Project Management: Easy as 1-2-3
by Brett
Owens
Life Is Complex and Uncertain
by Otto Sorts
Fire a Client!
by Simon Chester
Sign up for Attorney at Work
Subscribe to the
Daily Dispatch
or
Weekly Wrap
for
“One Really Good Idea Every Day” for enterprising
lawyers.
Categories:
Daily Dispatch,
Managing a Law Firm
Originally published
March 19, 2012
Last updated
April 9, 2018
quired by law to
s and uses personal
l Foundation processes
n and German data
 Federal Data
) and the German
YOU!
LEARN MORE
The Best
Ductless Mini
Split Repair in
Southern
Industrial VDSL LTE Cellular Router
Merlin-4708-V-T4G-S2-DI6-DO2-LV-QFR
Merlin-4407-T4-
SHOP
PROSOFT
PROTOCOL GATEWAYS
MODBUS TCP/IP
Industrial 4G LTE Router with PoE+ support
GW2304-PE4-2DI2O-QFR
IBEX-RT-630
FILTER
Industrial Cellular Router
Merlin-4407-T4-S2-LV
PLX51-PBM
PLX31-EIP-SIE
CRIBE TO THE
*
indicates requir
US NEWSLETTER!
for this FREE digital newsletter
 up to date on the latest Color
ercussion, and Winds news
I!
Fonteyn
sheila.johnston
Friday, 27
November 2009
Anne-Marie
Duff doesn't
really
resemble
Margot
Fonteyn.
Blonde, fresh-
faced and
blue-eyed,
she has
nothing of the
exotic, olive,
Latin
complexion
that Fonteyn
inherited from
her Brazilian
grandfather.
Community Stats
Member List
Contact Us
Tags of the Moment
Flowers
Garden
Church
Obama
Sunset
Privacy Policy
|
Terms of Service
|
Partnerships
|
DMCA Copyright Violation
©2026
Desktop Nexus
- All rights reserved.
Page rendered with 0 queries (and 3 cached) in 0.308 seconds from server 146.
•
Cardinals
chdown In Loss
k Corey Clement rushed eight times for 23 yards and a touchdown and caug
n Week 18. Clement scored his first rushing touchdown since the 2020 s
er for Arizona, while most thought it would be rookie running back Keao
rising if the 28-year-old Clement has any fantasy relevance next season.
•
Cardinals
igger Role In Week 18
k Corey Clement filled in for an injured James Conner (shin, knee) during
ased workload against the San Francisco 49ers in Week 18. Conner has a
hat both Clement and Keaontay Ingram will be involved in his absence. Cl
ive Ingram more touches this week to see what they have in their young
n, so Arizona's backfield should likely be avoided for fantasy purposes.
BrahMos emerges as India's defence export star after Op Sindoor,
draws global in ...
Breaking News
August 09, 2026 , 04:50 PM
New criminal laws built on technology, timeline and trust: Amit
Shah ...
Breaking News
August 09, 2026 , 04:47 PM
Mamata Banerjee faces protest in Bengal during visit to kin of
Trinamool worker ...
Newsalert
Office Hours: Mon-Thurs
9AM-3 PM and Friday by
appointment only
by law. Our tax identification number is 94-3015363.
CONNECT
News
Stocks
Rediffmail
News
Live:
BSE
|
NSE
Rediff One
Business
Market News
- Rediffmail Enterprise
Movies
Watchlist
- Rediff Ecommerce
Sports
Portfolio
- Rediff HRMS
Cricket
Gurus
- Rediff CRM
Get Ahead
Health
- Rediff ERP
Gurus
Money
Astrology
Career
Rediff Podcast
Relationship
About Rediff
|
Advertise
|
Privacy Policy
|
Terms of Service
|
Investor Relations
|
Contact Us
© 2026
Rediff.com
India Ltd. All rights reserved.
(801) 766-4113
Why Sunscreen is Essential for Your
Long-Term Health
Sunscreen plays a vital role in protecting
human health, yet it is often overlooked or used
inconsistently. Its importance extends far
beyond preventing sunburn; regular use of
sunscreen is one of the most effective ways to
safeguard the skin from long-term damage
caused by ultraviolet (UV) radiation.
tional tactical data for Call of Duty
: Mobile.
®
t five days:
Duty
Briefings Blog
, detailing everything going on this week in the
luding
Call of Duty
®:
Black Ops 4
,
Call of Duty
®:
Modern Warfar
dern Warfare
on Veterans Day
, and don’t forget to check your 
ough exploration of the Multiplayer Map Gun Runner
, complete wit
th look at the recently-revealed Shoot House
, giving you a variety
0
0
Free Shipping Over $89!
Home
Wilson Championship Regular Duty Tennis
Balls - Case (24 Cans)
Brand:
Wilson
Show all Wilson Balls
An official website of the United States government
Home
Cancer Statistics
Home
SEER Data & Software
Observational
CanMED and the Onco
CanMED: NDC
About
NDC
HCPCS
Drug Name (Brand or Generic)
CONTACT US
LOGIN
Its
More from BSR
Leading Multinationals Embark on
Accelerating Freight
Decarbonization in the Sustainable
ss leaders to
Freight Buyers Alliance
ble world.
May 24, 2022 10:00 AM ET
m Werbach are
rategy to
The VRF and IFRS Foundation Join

**Exercise**. Please give the listing above one more time, exactly as it reads.

**Solution**.
Project Management: Easy as 1-2-3
by Brett
Owens
Life Is Complex and Uncertain
by Otto Sorts
Fire a Client!
by Simon Chester
Sign up for Attorney at Work
Subscribe to the
Daily Dispatch
or
Weekly Wrap
for
“One Really Good Idea Every Day” for enterprising
lawyers.
Categories:
Daily Dispatch,
Managing a Law Firm
Originally published
March 19, 2012
Last updated
April 9, 2018
quired by law to
s and uses personal
l Foundation processes
n and German data
 Federal Data
) and the German
YOU!
LEARN MORE
The Best
Ductless Mini
Split Repair in
Southern
Industrial VDSL LTE Cellular Router
Merlin-4708-V-T4G-S2-DI6-DO2-LV-QFR
Merlin-4407-T4-
SHOP
PROSOFT
PROTOCOL GATEWAYS
MODBUS TCP/IP
Industrial 4G LTE Router with PoE+ support
GW2304-PE4-2DI2O-QFR
IBEX-RT-630
FILTER
Industrial Cellular Router
Merlin-4407-T4-S2-LV
PLX51-PBM
PLX31-EIP-SIE
CRIBE TO THE
*
indicates requir
US NEWSLETTER!
for this FREE digital newsletter
 up to date on the latest Color
ercussion, and Winds news
I!
Fonteyn
sheila.johnston
Friday, 27
November 2009
Anne-Marie
Duff doesn't
really
resemble
Margot
Fonteyn.
Blonde, fresh-
faced and
blue-eyed,
she has
nothing of the
exotic, olive,
Latin
complexion
that Fonteyn
inherited from
her Brazilian
grandfather.
Community Stats
Member List
Contact Us
Tags of the Moment
Flowers
Garden
Church
Obama
Sunset
Privacy Policy
|
Terms of Service
|
Partnerships
|
DMCA Copyright Violation
©2026
Desktop Nexus
- All rights reserved.
Page rendered with 0 queries (and 3 cached) in 0.308 seconds from server 146.
•
Cardinals
chdown In Loss
k Corey Clement rushed eight times for 23 yards and a touchdown and caug
n Week 18. Clement scored his first rushing touchdown since the 2020 s
er for Arizona, while most thought it would be rookie running back Keao
rising if the 28-year-old Clement has any fantasy relevance next season.
•
Cardinals
igger Role In Week 18
k Corey Clement filled in for an injured James Conner (shin, knee) during
ased workload against the San Francisco 49ers in Week 18. Conner has a
hat both Clement and Keaontay Ingram will be involved in his absence. Cl
ive Ingram more touches this week to see what they have in their young
n, so Arizona's backfield should likely be avoided for fantasy purposes.
BrahMos emerges as India's defence export star after Op Sindoor,
draws global in ...
Breaking News
August 09, 2026 , 04:50 PM
New criminal laws built on technology, timeline and trust: Amit
Shah ...
Breaking News
August 09, 2026 , 04:47 PM
Mamata Banerjee faces protest in Bengal during visit to kin of
Trinamool worker ...
Newsalert
Office Hours: Mon-Thurs
9AM-3 PM and Friday by
appointment only
by law. Our tax identification number is 94-3015363.
CONNECT
News
Stocks
Rediffmail
News
Live:
BSE
|
NSE
Rediff One
Business
Market News
- Rediffmail Enterprise
Movies
Watchlist
- Rediff Ecommerce
Sports
Portfolio
- Rediff HRMS
Cricket
Gurus
- Rediff CRM
Get Ahead
Health
- Rediff ERP
Gurus
Money
Astrology
Career
Rediff Podcast
Relationship
About Rediff
|
Advertise
|
Privacy Policy
|
Terms of Service
|
Investor Relations
|
Contact Us
© 2026
Rediff.com
India Ltd. All rights reserved.
(801) 766-4113
Why Sunscreen is Essential for Your
Long-Term Health
Sunscreen plays a vital role in protecting
human health, yet it is often overlooked or used
inconsistently. Its importance extends far
beyond preventing sunburn; regular use of
sunscreen is one of the most effective ways to
safeguard the skin from long-term damage
caused by ultraviolet (UV) radiation.
tional tactical data for Call of Duty
: Mobile.
®
t five days:
Duty
Briefings Blog
, detailing everything going on this week in the
luding
Call of Duty
®:
Black Ops 4
,
Call of Duty
®:
Modern Warfar
dern Warfare
on Veterans Day
, and don’t forget to check your 
ough exploration of the Multiplayer Map Gun Runner
, complete wit
th look at the recently-revealed Shoot House
, giving you a variety
0
0
Free Shipping Over $89!
Home
Wilson Championship Regular Duty Tennis
Balls - Case (24 Cans)
Brand:
Wilson
Show all Wilson Balls
An official website of the United States government
Home
Cancer Statistics
Home
SEER Data & Software
Observational
CanMED and the Onco
CanMED: NDC
About
NDC
HCPCS
Drug Name (Brand or Generic)
CONTACT US
LOGIN
Its
More from BSR
Leading Multinationals Embark on
Accelerating Freight
Decarbonization in the Sustainable
ss leaders to
Freight Buyers Alliance
ble world.
May 24, 2022 10:00 AM ET
m Werbach are
rategy to
The VRF and IFRS Foundation Join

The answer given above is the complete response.